14 May / The Tyrant’s Daughter by J.C. Carleson
Laila, 15, is newly arrived from an unnamed Middle East country. She’s living in a modest apartment in the suburbs of Washington, DC, with her mother and younger brother. She’s at a new school with new friends, and she’s doing her best to adjust to her new life.
Think you recognize the narrative? Don’t be fooled: I promise that this is no typical immigration story.
Laila’s 6-year-old brother Bastien calls himself a king. He’s not wrong. The siblings are indeed royalty, the children of their country’s late ruler: to Laila and Bastien, he was”Daddy,” but Laila begins to learn that to the rest of the Western world, he was a brutal dictator whose assassination was not unwelcome news. Her mother is initially paralyzed by their exile, unable to navigate life without staff, wealth, and especially power.
While her mother mourns, Laila is quickly overcoming culture shock and learning how to be a typical American teenager. She makes a new friend, Emmy, and observes the not-so-subtle caste system of high school hierarchies. She dons what would have been scandalous attire at home and goes dancing with Emmy and her friends. She even begins to spend time alone with a boy, shares a first kiss and more.

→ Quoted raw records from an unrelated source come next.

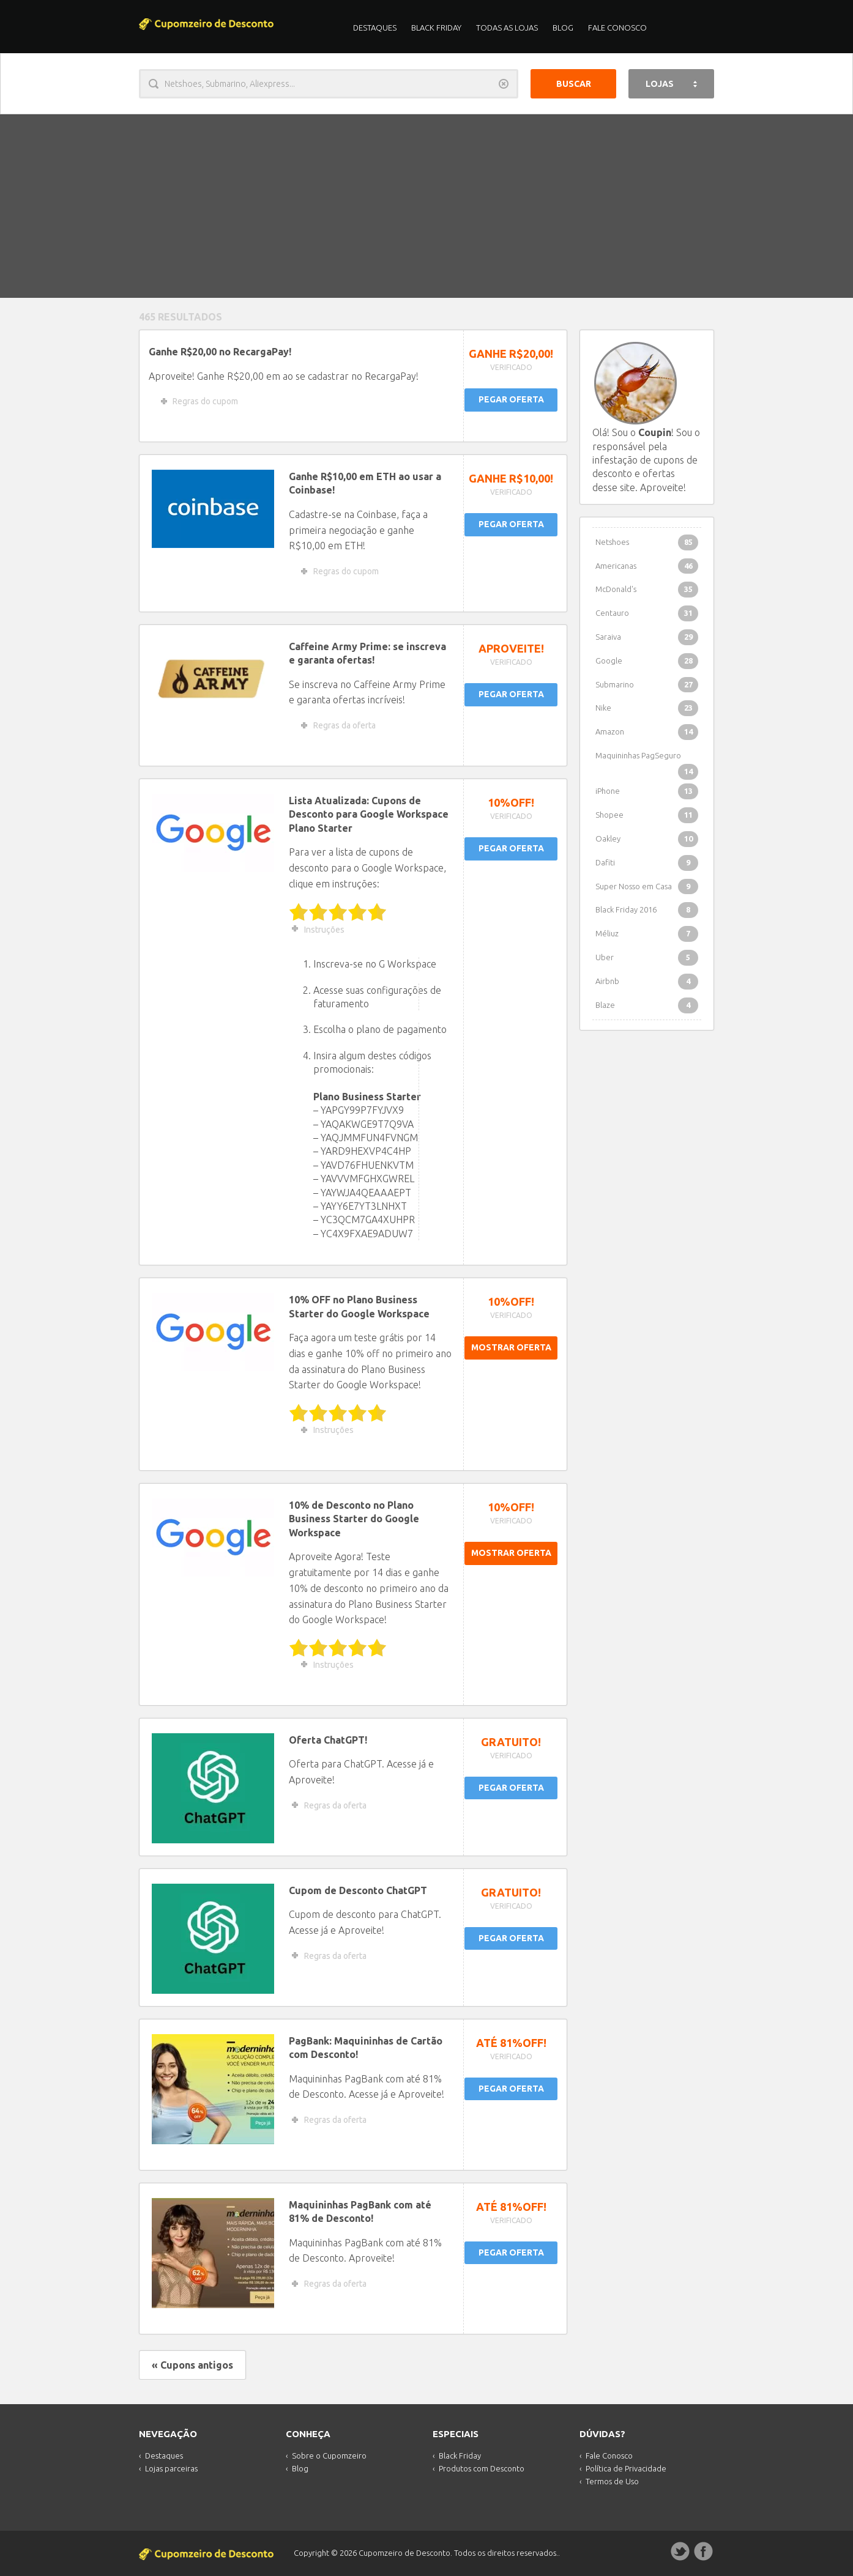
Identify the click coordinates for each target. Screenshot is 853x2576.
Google (646, 661)
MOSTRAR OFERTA (511, 1347)
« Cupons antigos (192, 2365)
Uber (646, 958)
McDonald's (646, 590)
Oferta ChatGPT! (328, 1739)
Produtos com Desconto (481, 2468)
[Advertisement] (426, 206)
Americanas (646, 566)
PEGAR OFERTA (511, 399)
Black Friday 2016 (646, 910)
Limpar (503, 84)
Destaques (375, 27)
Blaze (646, 1005)
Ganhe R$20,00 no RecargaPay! (220, 351)
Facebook (703, 2551)
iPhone (646, 791)
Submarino (646, 685)
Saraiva (646, 637)
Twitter (680, 2551)
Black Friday (436, 27)
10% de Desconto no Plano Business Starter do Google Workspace (354, 1519)
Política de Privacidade (626, 2468)
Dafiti (646, 863)
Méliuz (646, 934)
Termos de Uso (612, 2481)
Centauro (646, 613)
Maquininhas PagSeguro (646, 759)
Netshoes (646, 542)
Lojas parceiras (171, 2468)
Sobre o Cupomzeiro (329, 2455)
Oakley (646, 839)
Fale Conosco (617, 27)
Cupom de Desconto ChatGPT (358, 1890)
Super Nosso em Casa (646, 887)
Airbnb (646, 982)
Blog (563, 27)
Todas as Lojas (507, 27)
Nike (646, 708)
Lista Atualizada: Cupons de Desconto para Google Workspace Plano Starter (369, 814)
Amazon (646, 732)
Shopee (646, 815)
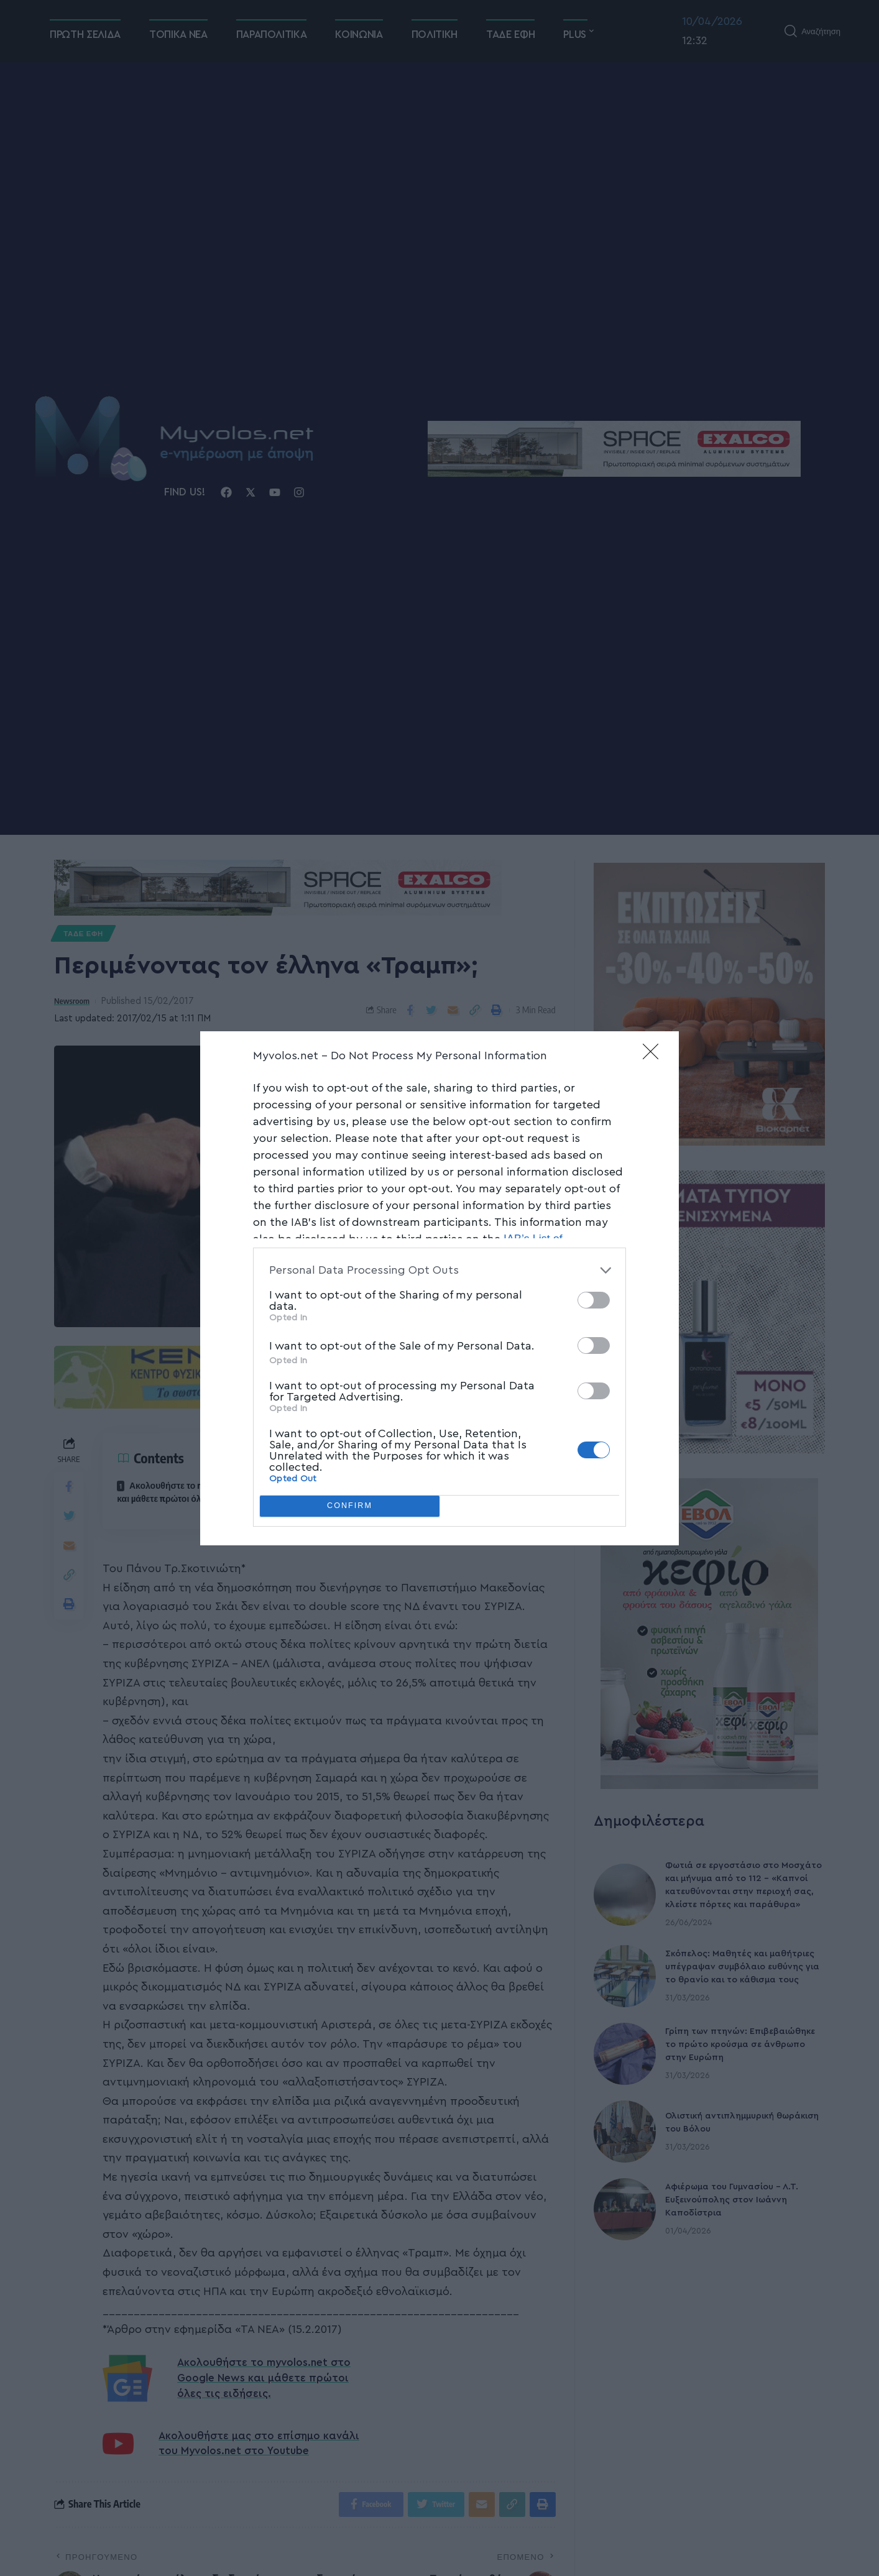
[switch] (594, 1300)
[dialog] (439, 1288)
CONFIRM (349, 1506)
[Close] (654, 1055)
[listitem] (439, 1270)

Laila’s mother, meanwhile, has finally stopped playing the helpless victim, opening the door to strange new faces and whispered conversations. Never far is the disturbingly familiar American – the man who grabbed the family out of their home and delivered them to this suburb on the other side of the world. Laila knows plans are being made, that danger looms, that her mother is not a woman who will remain powerless for long. The family’s future is about to be determined by CIA agents, armed rebels, desperate refugees, and traitorous insiders – and even Laila will play her unwitting part.

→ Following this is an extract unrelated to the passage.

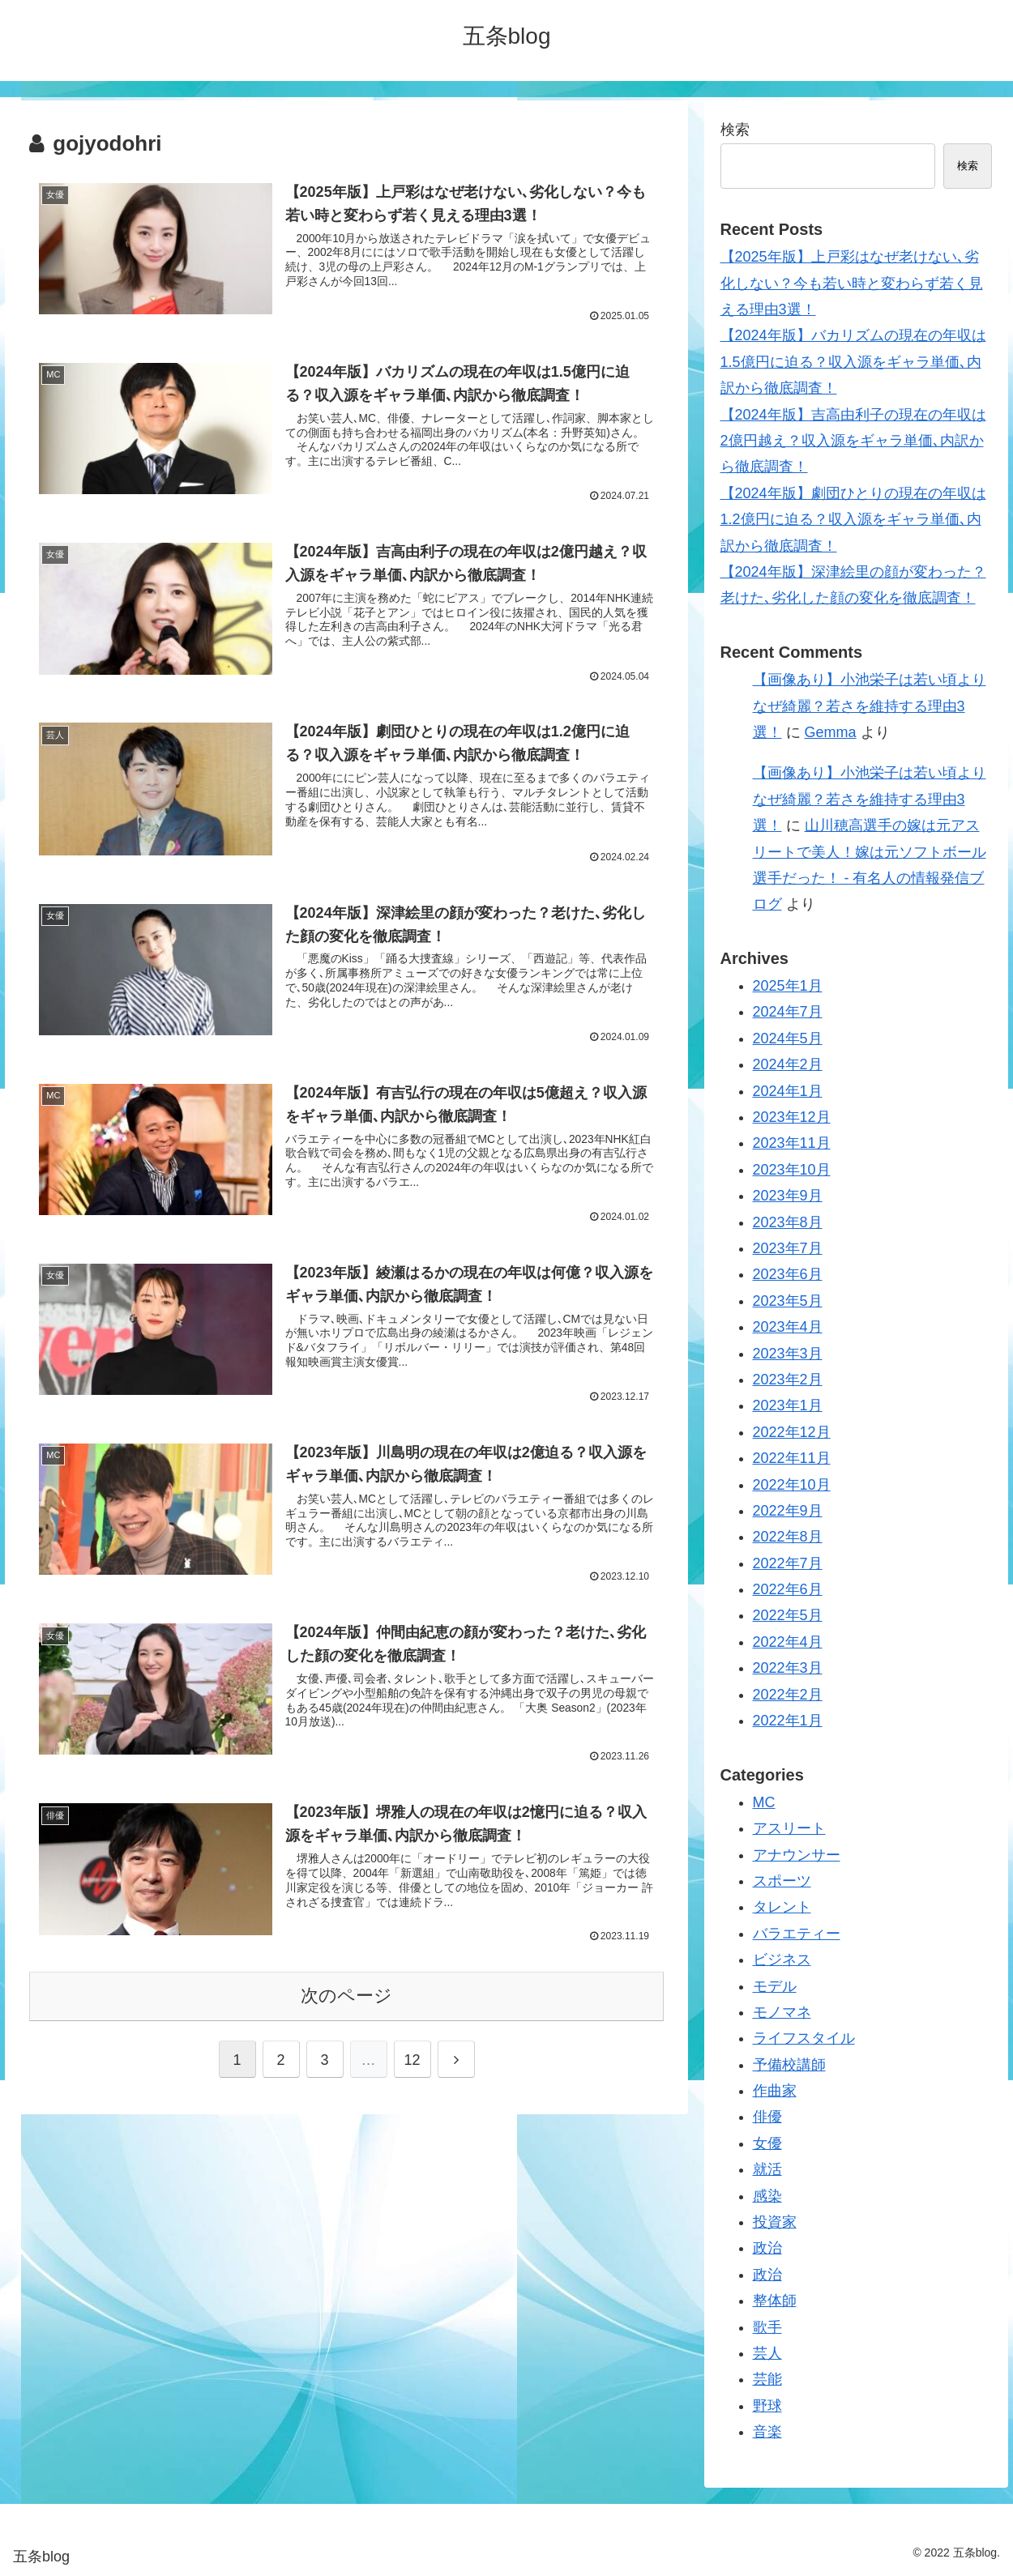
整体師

J.C. Carleson writes what she knows: she spent almost a decade as an undercover CIA officer. Her “Author’s Note” at book’s end is as important as her novel, which provides illuminating context to how and why she created Laila’s story, from her shock over her young son’s casual request to increase the volume of his Nemo video in order to drown out the sound of gunfire, to her worries about an overdramatic plot that were repeatedly eclipsed by “the atrocities happening in the real world every day.” Carleson makes clear that Laila’s country is not “a thinly disguised version of any one particular place – Iraq or elsewhere.” She insists, “Ultimately, this book is pure fiction that is inspired by real events.”
As if to highlight related ‘real events,’ Carleson’s “Author’s Note” is followed by chilling “Truth in Fiction” commentary by Dr. Cheryl Benard, a researcher for the global think tank, RAND Corporation. Benard’s personal observations about the career and downfall of Benazir Bhutto – who was certainly a real-life tyrant’s daughter – is a resonating counterpoint to Carleson’s Daughter.
All three elements make for a powerful package deal, underscored in the audible version by three distinct voices: perfectly-cast Meera Simhan crisply narrates the novel, while Carleson and Benard add gravitas to their additional words. Whether you choose the page or stick in your ears, be assured, this is one atypical narrative not to be missed.